In plans to kick-start Asia's third-largest economy once again, reeling under the impact of a 40-day nationwide lockdown, people with knowledge of the matter reveal India is deliberating on a proposal to guarantee as much as 3-lakh crore rupees ($39 billion) of loans to small businesses.
Mulling loan guarantee for small businesses in India
According to sources, small firms will be eligible to borrow an additional 20% of their credit limit, as per the proposal which is under works. This borrowing will be backed by Prime Minister Narendra Modi's administration and the government intends to set up a special fund to pay for any defaults.
If banks enhance the credit limit by 20% for all borrowers then the additional part has full absorption guarantee for banks and the financial lending institutions have nothing to lose, but to gain more, considering they have better chances of collecting 100% if the SMEs survive.
Coping with the Covid-19 times, governments and regulators are slowly launching new programs for businesses, investors, fund managers, who are struggling with the impact of lockdown affecting manufacturing and other allied activities.

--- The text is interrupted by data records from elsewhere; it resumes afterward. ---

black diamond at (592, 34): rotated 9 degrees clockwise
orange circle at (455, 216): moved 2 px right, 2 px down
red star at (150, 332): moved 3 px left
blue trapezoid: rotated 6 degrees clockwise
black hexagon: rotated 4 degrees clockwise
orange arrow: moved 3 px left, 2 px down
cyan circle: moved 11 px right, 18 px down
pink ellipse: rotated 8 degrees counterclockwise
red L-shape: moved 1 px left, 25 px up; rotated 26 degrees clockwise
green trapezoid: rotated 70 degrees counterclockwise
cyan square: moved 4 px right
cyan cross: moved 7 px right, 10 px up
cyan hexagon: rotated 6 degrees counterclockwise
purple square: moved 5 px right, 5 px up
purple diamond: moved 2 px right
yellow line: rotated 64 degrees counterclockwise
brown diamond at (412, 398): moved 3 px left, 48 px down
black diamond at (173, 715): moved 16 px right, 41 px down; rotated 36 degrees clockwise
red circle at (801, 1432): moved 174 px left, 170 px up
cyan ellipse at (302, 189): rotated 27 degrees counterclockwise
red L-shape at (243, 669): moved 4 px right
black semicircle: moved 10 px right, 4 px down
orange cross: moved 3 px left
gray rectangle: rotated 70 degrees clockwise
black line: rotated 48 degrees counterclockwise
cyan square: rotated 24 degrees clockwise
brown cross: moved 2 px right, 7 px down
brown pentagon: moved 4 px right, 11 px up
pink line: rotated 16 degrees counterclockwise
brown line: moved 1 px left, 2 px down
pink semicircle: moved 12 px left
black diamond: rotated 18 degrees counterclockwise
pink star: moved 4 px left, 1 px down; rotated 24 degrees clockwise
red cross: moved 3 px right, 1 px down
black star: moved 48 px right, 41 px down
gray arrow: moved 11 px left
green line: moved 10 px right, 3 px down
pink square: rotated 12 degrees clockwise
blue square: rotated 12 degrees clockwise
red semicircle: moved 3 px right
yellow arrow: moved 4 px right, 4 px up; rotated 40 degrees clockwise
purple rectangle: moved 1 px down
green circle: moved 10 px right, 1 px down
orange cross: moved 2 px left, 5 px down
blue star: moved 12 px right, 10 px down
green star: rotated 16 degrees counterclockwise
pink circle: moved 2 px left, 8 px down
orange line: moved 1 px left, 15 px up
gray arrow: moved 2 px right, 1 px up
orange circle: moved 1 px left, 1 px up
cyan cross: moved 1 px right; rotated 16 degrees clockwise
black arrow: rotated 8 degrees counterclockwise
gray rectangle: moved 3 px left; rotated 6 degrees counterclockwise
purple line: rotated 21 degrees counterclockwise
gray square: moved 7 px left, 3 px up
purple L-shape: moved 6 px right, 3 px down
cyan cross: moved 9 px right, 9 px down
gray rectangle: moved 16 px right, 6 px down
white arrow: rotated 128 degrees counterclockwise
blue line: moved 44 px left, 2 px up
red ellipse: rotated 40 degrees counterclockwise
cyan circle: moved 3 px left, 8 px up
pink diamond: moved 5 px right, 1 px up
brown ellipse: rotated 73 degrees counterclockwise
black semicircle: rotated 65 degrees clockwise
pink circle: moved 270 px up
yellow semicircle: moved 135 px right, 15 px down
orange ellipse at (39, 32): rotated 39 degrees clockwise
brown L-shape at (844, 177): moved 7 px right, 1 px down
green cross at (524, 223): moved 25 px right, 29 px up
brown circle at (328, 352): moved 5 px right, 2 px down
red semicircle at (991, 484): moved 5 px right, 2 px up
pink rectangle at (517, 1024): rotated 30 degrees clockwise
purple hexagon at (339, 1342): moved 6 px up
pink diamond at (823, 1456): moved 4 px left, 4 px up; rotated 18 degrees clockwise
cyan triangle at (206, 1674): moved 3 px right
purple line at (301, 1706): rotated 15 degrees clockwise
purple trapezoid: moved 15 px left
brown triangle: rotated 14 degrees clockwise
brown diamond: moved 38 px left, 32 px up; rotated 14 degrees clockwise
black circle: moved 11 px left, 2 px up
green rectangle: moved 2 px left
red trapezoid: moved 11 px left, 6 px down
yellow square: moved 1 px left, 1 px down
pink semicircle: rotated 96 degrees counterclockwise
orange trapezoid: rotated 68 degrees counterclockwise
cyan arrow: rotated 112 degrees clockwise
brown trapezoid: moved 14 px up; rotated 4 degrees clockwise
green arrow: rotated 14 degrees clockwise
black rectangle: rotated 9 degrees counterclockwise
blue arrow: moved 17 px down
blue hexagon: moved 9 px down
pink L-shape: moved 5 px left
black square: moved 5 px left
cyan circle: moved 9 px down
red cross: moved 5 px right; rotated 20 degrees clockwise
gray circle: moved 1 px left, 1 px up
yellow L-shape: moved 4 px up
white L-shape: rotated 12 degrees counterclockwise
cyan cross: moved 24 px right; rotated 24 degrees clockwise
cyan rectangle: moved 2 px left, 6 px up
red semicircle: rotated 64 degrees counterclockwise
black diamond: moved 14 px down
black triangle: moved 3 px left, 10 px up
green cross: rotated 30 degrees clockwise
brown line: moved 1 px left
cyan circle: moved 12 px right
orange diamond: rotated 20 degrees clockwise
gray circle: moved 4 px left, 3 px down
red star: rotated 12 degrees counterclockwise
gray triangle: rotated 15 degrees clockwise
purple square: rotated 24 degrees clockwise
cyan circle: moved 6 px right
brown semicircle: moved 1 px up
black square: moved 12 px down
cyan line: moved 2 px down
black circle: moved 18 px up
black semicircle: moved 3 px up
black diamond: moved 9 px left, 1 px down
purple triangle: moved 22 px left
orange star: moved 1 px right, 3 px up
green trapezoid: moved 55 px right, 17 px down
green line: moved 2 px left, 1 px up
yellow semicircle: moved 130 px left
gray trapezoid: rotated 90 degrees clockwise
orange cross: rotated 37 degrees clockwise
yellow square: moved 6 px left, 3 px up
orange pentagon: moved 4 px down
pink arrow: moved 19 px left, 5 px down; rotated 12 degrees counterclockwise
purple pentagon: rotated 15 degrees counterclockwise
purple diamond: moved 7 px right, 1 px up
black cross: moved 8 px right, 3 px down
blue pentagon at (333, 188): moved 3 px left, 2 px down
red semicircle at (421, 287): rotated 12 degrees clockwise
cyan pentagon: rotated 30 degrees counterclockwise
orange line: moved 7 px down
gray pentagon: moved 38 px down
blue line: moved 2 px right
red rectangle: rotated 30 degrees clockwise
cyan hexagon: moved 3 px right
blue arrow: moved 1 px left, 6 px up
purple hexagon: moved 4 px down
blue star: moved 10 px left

An economy set for contraction for the very first time in decades, the Modi government is working on means and mechanisms to make it attractive for banks concerned about rising debts and delinquencies, to be able to extend help to small businesses.
Around 100 million workers in the mining, manufacturing, construction and services sectors have been rendered jobless due to continuous lockdown, according to Subhash Chandra Gar, a former top bureaucrat in the finance ministry in his blog.
In developed economies such as the US and the UK, a large part of the fiscal package includes loan guarantees. While governments across the globe are ensuring small and medium businesses survive through these trying times, the U.S government has decided to provide $320 billion for new loans under the Paycheck Protection Program. An initiative that will offer forgivable loans to small businesses, to help them retain workforce on the payroll for eight more weeks, while the Philippines government plans to give 35 billion pesos ($690 million) to SME workers of shuttered enterprises.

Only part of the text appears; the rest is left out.